Search the data below for the word "Edit" and copy each line that holds it.

---- Given records

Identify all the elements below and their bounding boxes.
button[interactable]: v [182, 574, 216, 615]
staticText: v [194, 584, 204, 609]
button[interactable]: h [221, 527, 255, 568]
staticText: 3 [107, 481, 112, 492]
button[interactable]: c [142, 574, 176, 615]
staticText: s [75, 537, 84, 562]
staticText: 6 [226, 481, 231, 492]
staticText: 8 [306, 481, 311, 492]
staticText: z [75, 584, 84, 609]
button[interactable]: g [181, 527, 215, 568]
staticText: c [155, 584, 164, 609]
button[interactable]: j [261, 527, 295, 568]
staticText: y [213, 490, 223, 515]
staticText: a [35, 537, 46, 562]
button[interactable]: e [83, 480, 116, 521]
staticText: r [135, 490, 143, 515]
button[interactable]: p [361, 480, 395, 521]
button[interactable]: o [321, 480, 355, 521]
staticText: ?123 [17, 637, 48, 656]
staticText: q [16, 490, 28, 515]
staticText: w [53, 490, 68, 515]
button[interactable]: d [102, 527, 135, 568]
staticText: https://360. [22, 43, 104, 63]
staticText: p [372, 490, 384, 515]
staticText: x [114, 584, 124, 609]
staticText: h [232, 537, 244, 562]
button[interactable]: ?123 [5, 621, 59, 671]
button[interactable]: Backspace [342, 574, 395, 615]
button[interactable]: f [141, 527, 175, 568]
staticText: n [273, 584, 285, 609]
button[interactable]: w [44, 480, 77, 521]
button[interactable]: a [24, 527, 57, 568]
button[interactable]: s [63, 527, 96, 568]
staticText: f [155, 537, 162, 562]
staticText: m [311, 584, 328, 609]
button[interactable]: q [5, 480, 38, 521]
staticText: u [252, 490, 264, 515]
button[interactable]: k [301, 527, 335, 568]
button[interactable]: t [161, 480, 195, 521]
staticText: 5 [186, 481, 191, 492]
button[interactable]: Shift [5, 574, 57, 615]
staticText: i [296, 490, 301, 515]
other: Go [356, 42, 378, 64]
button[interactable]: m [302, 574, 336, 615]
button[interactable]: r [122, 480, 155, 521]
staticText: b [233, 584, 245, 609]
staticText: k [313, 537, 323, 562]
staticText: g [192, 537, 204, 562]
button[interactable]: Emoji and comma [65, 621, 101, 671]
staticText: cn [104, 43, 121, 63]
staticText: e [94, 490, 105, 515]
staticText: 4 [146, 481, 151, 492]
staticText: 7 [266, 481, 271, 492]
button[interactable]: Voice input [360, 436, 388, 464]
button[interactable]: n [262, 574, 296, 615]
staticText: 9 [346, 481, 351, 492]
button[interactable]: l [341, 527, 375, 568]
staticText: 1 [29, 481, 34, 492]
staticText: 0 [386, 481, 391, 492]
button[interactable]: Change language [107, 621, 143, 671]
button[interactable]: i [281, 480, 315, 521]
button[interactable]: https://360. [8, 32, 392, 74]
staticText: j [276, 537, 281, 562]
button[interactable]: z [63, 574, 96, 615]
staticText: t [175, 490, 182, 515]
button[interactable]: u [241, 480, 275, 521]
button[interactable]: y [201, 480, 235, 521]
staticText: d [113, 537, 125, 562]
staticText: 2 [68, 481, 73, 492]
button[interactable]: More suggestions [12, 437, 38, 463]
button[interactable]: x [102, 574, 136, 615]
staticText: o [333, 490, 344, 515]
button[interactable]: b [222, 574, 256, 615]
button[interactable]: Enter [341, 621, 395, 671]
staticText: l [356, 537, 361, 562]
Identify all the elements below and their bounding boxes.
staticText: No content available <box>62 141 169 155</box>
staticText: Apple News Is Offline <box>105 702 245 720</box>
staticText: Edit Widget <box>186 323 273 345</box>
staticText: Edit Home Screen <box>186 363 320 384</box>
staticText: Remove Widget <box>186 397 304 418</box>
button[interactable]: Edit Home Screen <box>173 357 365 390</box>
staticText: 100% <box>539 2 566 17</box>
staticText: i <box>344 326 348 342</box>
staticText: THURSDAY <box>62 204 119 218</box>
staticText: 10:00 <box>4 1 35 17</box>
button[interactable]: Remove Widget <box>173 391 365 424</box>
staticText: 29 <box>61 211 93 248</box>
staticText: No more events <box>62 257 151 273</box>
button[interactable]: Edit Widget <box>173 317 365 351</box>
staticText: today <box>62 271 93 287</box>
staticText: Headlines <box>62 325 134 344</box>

--------

## Answer to the exercise
staticText: Edit Widget <box>186 323 273 345</box>
staticText: Edit Home Screen <box>186 363 320 384</box>
button[interactable]: Edit Home Screen <box>173 357 365 390</box>
button[interactable]: Edit Widget <box>173 317 365 351</box>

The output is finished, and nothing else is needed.